The big downside is they do nothing to track investments, zip, zilch, nada so they don't really meet my needs.

Mint:
They claim to do both cash flow and investment analysis. You provide account login information when you sign up and then they automatically retrieve transactions from your financial insitutions. The rub here is that they claim they don't store any of this stuff (username, passwords, etc). Which, I guess, is, technically speaking, true because they use yodlee for this (see entry below). But it means that all of your passwords and login info is stored in a single place on the web. They also claim that Mint is "read-only" so nobody could mess with your accounts even if they broke into your mint account. I guess this is also true. But the credintials that are stored by yodlee are the same ones that you use to log in to the banks' websites so again all of your info is out there in one place as best I can figure.

Seems like it might be worth trying if I wasn't paranoid about having all of my username/passwords in the hands of a single website.

Yodlee:
Based on the look of their website they got their start as a financial aggregator not a consumer website. They offer a personal money management page but it does not appear to be their primary business.

You provide yodlee with all of your usernames and passwords and they periodically log in to your financial institutions and get updated account information. They also make some mention of managing money all in one spot so it may be that they can initiate transactions from their website.

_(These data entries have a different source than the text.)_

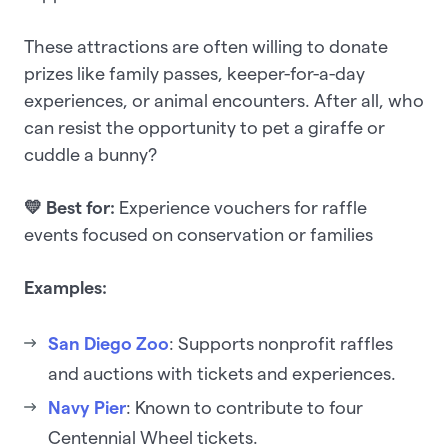
These attractions are often willing to donate
prizes like family passes, keeper-for-a-day
experiences, or animal encounters. After all, who
can resist the opportunity to pet a giraffe or
cuddle a bunny?
💛 Best for:
Experience vouchers for raffle
events focused on conservation or families
Examples:
San Diego Zoo
: Supports nonprofit raffles
and auctions with tickets and experiences.
Navy Pier
: Known to contribute to four
Centennial Wheel tickets.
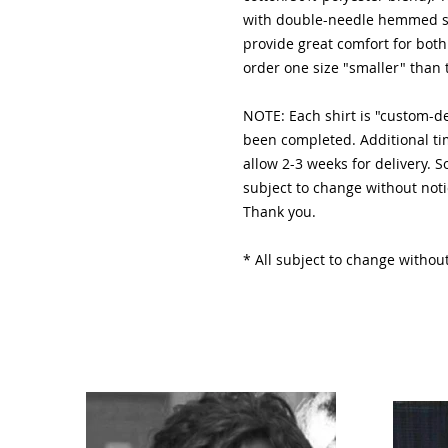
with double-needle hemmed sl
provide great comfort for 
order one size "smaller" than 
NOTE: Each shirt is "custom-
been completed. Additional ti
allow 2-3 weeks for delivery. 
subject to change without noti
Thank you.
* All subject to change without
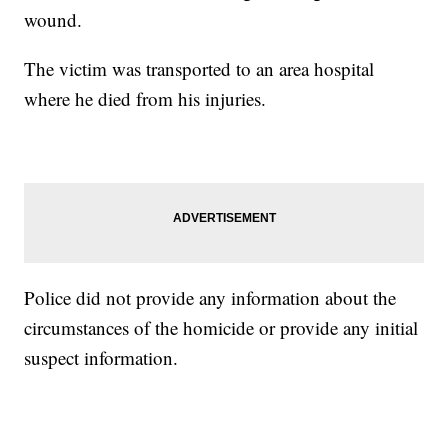
wound.
The victim was transported to an area hospital
where he died from his injuries.
Police did not provide any information about the
circumstances of the homicide or provide any initial
suspect information.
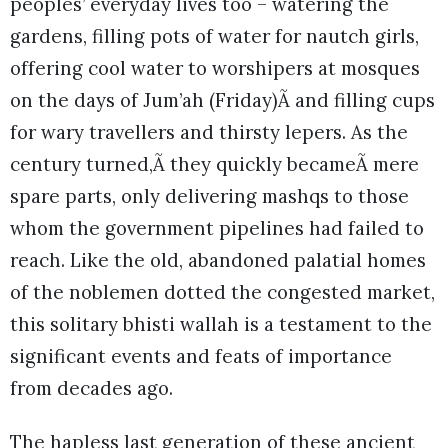
peoples’ everyday lives too – watering the
gardens, filling pots of water for nautch girls,
offering cool water to worshipers at mosques
on the days of Jum’ah (Friday)Ã and filling cups
for wary travellers and thirsty lepers. As the
century turned,Ã they quickly becameÃ mere
spare parts, only delivering mashqs to those
whom the government pipelines had failed to
reach. Like the old, abandoned palatial homes
of the noblemen dotted the congested market,
this solitary bhisti wallah is a testament to the
significant events and feats of importance
from decades ago.
The hapless last generation of these ancient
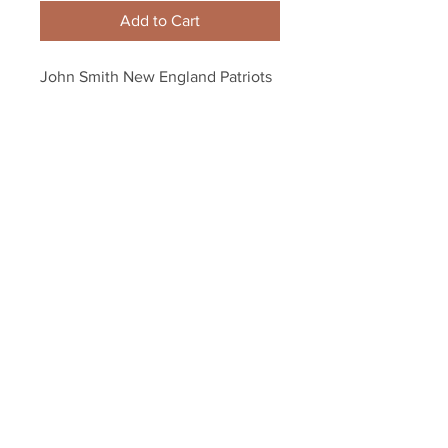
Add to Cart
John Smith New England Patriots 
Signed Autographed 8x10 ALL 
PRO 1980 Inscription
Your Sports Memorabilia Store
PO BOX 35184
Siesta Key, FL 34242
Info@yoursportsmemorabiliast
ore.com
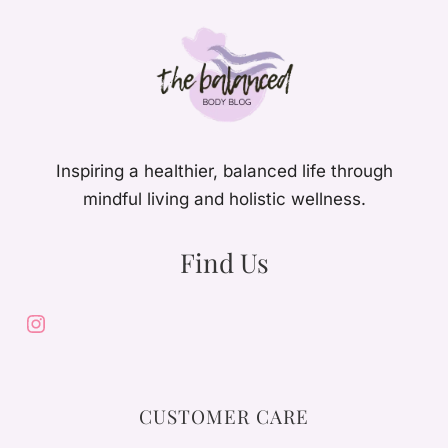
Inspiring a healthier, balanced life through
mindful living and holistic wellness.
Find Us
Instagram
CUSTOMER CARE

Like Mint they claim to show you investment accounts too.

Morningstar:
Focused entirely on investments. They provide no cash flow or budgeting tools. They also provide no tools for automatically updating accounts -- you have to enter all transactions by hand and there doesn't seem to be an uploader. Finally there is a monthly cost to use the service. On the other hand they are the industry leader in providing investment information and the tools do seem to be pretty useful (I signed up for one of their free 14 day trials and put in some fake data to try things out.)

That's all I can think of for the moment. See you in a month when you get sick of Quicken (again).